Workshop

One-way ANOVA and Kruskal-Wallis

Introduction

Artwork by Horst (2023): “Debugging and feelings”

Session overview

In this session you will get practice in choosing between, performing, and presenting the results of, one-way ANOVA and Kruskal-Wallis in R.

Philosophy

Workshops are not a test. It is expected that you often don’t know how to start, make a lot of mistakes and need help. It is expected that you are familiar with independent study content before the workshop. However, you need not remember or understand every detail as the workshop should build and consolidate your understanding. Tips

  • don’t worry about making mistakes
  • don’t let what you can not do interfere with what you can do
  • discussing code with your neighbours will help
  • look things up in the independent study material
  • look things up in your own code from earlier
  • there are no stupid questions
Key

These four symbols are used at the beginning of each instruction so you know where to carry out the instruction.

Something you need to do on your computer. It may be opening programs or documents or locating a file.

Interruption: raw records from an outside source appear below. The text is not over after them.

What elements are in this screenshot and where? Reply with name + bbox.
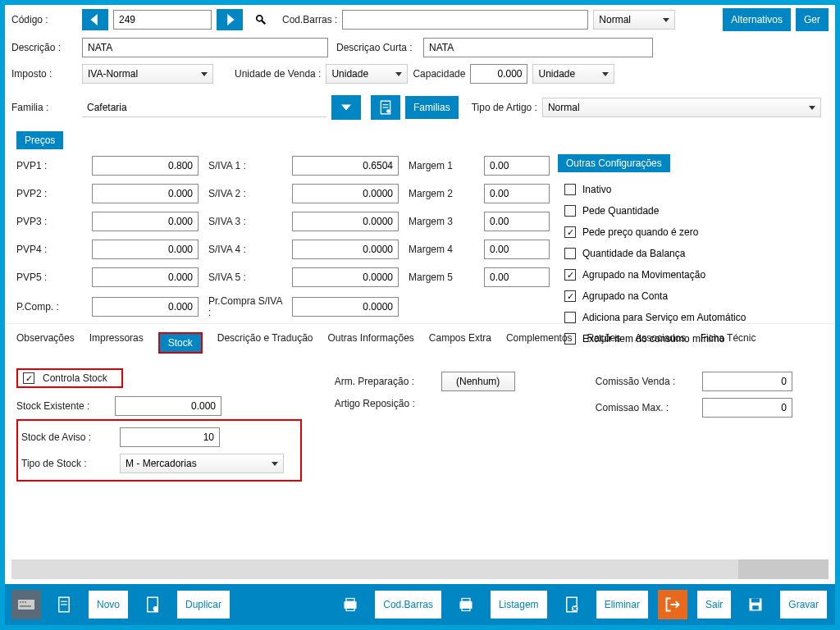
comissao-venda-input[interactable] — [702, 372, 792, 391]
tipo-stock-select[interactable]: M - Mercadorias — [120, 454, 284, 473]
siva1-input[interactable] — [292, 156, 399, 176]
keyboard-icon[interactable] — [11, 590, 41, 619]
config-label-0: Inativo — [582, 184, 611, 195]
tab-outras-informa-es[interactable]: Outras Informações — [327, 332, 413, 354]
codbarras-input[interactable] — [342, 10, 588, 30]
novo-icon[interactable] — [49, 590, 79, 619]
pvp1-label: PVP1 : — [16, 160, 82, 171]
svg-rect-10 — [20, 605, 31, 607]
document-icon[interactable] — [371, 95, 400, 120]
tab-stock[interactable]: Stock — [158, 332, 203, 354]
config-label-5: Agrupado na Conta — [582, 290, 668, 302]
capacidade-unit-select[interactable]: Unidade — [532, 64, 614, 84]
config-checkbox-6[interactable] — [564, 312, 576, 323]
sair-button[interactable]: Sair — [696, 589, 733, 620]
margem1-input[interactable] — [484, 156, 550, 176]
codbarras-label: Cod.Barras : — [282, 14, 337, 25]
siva3-label: S/IVA 3 : — [208, 216, 282, 227]
tab-campos-extra[interactable]: Campos Extra — [429, 332, 491, 354]
familias-button[interactable]: Familias — [405, 96, 459, 119]
config-label-2: Pede preço quando é zero — [582, 226, 698, 238]
horizontal-scrollbar[interactable] — [11, 559, 829, 579]
novo-button[interactable]: Novo — [87, 589, 130, 620]
pvp4-input[interactable] — [92, 240, 199, 259]
codtype-select[interactable]: Normal — [593, 10, 675, 30]
prcompra-label: Pr.Compra S/IVA : — [208, 295, 282, 318]
alternativos-button[interactable]: Alternativos — [723, 8, 791, 31]
controla-stock-checkbox[interactable] — [23, 372, 34, 384]
pvp5-label: PVP5 : — [16, 272, 82, 283]
config-checkbox-5[interactable] — [564, 290, 576, 302]
siva4-label: S/IVA 4 : — [208, 244, 282, 255]
siva5-input[interactable] — [292, 267, 399, 287]
siva4-input[interactable] — [292, 240, 399, 259]
duplicar-button[interactable]: Duplicar — [176, 589, 231, 620]
unidade-venda-label: Unidade de Venda : — [235, 68, 321, 80]
tab-impressoras[interactable]: Impressoras — [89, 332, 144, 354]
siva3-input[interactable] — [292, 212, 399, 231]
codigo-label: Código : — [11, 14, 77, 25]
pcomp-input[interactable] — [92, 297, 199, 317]
next-button[interactable] — [217, 9, 243, 30]
prcompra-input[interactable] — [292, 297, 399, 317]
unidade-venda-select[interactable]: Unidade — [326, 64, 408, 84]
margem5-input[interactable] — [484, 267, 550, 287]
pcomp-label: P.Comp. : — [16, 301, 82, 313]
config-checkbox-2[interactable] — [564, 226, 576, 238]
codigo-input[interactable] — [113, 10, 212, 30]
comissao-max-input[interactable] — [702, 398, 792, 418]
print-codbarras-icon[interactable] — [336, 590, 365, 619]
ger-button[interactable]: Ger — [796, 8, 829, 31]
gravar-button[interactable]: Gravar — [778, 589, 829, 620]
config-checkbox-4[interactable] — [564, 269, 576, 281]
margem3-input[interactable] — [484, 212, 550, 231]
config-checkbox-0[interactable] — [564, 184, 576, 195]
arm-prep-label: Arm. Preparação : — [335, 376, 433, 387]
pvp4-label: PVP4 : — [16, 244, 82, 255]
svg-point-5 — [386, 109, 390, 113]
tipo-artigo-select[interactable]: Normal — [542, 98, 821, 117]
descricao-label: Descrição : — [11, 42, 77, 53]
familia-label: Familia : — [11, 102, 77, 113]
stock-existente-input[interactable] — [115, 396, 221, 416]
familia-dropdown-button[interactable] — [331, 95, 361, 120]
prev-button[interactable] — [82, 9, 108, 30]
tipo-stock-label: Tipo de Stock : — [21, 458, 112, 469]
familia-input[interactable] — [82, 98, 326, 117]
margem2-input[interactable] — [484, 184, 550, 203]
tab-descri-o-e-tradu-o[interactable]: Descrição e Tradução — [217, 332, 313, 354]
arm-prep-button[interactable]: (Nenhum) — [441, 372, 515, 391]
stock-existente-label: Stock Existente : — [16, 400, 107, 412]
duplicar-icon[interactable] — [138, 590, 167, 619]
print-listagem-icon[interactable] — [451, 590, 481, 619]
search-icon[interactable] — [248, 9, 274, 30]
descricao-input[interactable] — [82, 38, 328, 57]
artigo-reposicao-label: Artigo Reposição : — [335, 398, 433, 409]
margem4-input[interactable] — [484, 240, 550, 259]
descricao-curta-input[interactable] — [423, 38, 653, 57]
capacidade-input[interactable] — [470, 64, 527, 84]
config-checkbox-1[interactable] — [564, 205, 576, 217]
config-label-7: Excluir item do consumo mínimo — [582, 333, 724, 345]
pvp5-input[interactable] — [92, 267, 199, 287]
pvp3-input[interactable] — [92, 212, 199, 231]
imposto-select[interactable]: IVA-Normal — [82, 64, 213, 84]
sair-icon[interactable] — [658, 590, 687, 619]
svg-rect-9 — [25, 601, 26, 603]
gravar-icon[interactable] — [741, 590, 770, 619]
svg-rect-28 — [753, 605, 760, 609]
listagem-button[interactable]: Listagem — [489, 589, 549, 620]
stock-aviso-input[interactable] — [120, 427, 220, 447]
config-checkbox-3[interactable] — [564, 248, 576, 259]
siva2-input[interactable] — [292, 184, 399, 203]
codbarras-button[interactable]: Cod.Barras — [373, 589, 443, 620]
config-checkbox-7[interactable] — [564, 333, 576, 345]
capacidade-label: Capacidade — [413, 68, 465, 80]
tab-observa-es[interactable]: Observações — [16, 332, 75, 354]
pvp2-label: PVP2 : — [16, 188, 82, 199]
eliminar-icon[interactable] — [557, 590, 587, 619]
eliminar-button[interactable]: Eliminar — [595, 589, 650, 620]
pvp1-input[interactable] — [92, 156, 199, 176]
margem1-label: Margem 1 — [409, 160, 474, 171]
pvp2-input[interactable] — [92, 184, 199, 203]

Something you should do in RStudio. It will often be typing a command or using the menus but might also be creating folders, locating or moving files.

Something you should do in your browser on the internet. It may be searching for information, going to the VLE or downloading a file.

A question for you to think about and answer. Record your answers in your script for future reference.

Getting started

Start RStudio from the Start menu.

Go the Files tab in the lower right pane and click on the ... on the right. This will open a “Go to folder” window. Navigate to a place on your computer where you keep your work. Click Open.

Make an RStudio project for this workshop by clicking on the drop-down menu on top right where it says Project: (None) and choosing New Project, then New Directory, then New Project. Navigate to the data-analysis-in-r-2 folder and name the RStudio Project week-4.

Make new folders called data-raw and figures. You can do this on the Files Pane by clicking New Folder and typing into the box that appears.

Make a new script then save it with a name like one-way-anova-and-kw.R to carry out the rest of the work.

Add a comment to the script: # One-way ANOVA and Kruskal-Wallis and load the tidyverse (Wickham et al. 2019) package

Exercises

Myoglobin in seal muscle

The myoglobin concentration of skeletal muscle of three species of seal in grams per kilogram of muscle was determined and the data are given in seal.csv. We want to know if there is a difference between species. Each row represents an individual seal. The first column gives the myoglobin concentration and the second column indicates species.

Save a copy of the data file seal.csv to data-raw

Read in the data and check the structure. I used the name seal for the dataframe/tibble.

What kind of variables do you have?

Exploring

Do a quick plot of the data. You may need to refer to a previous workshop

Summarising the data

Do you remember Look after future you!

If you followed that tip you’ll be able to open that script and whizz through summarising,testing and plotting.

Create a data frame called seal_summary that contains the means, standard deviations, sample sizes and standard errors for each species.

You should get the following numbers:

species mean std n se
Bladdernose Seal 42.31600 8.020634 30 1.464361
Harbour Seal 49.01033 8.252004 30 1.506603
Weddell Seal 44.66033 7.849816 30 1.433174

Applying, interpreting and reporting

We can now carry out a one-way ANOVA using the same lm() function we used for two-sample tests.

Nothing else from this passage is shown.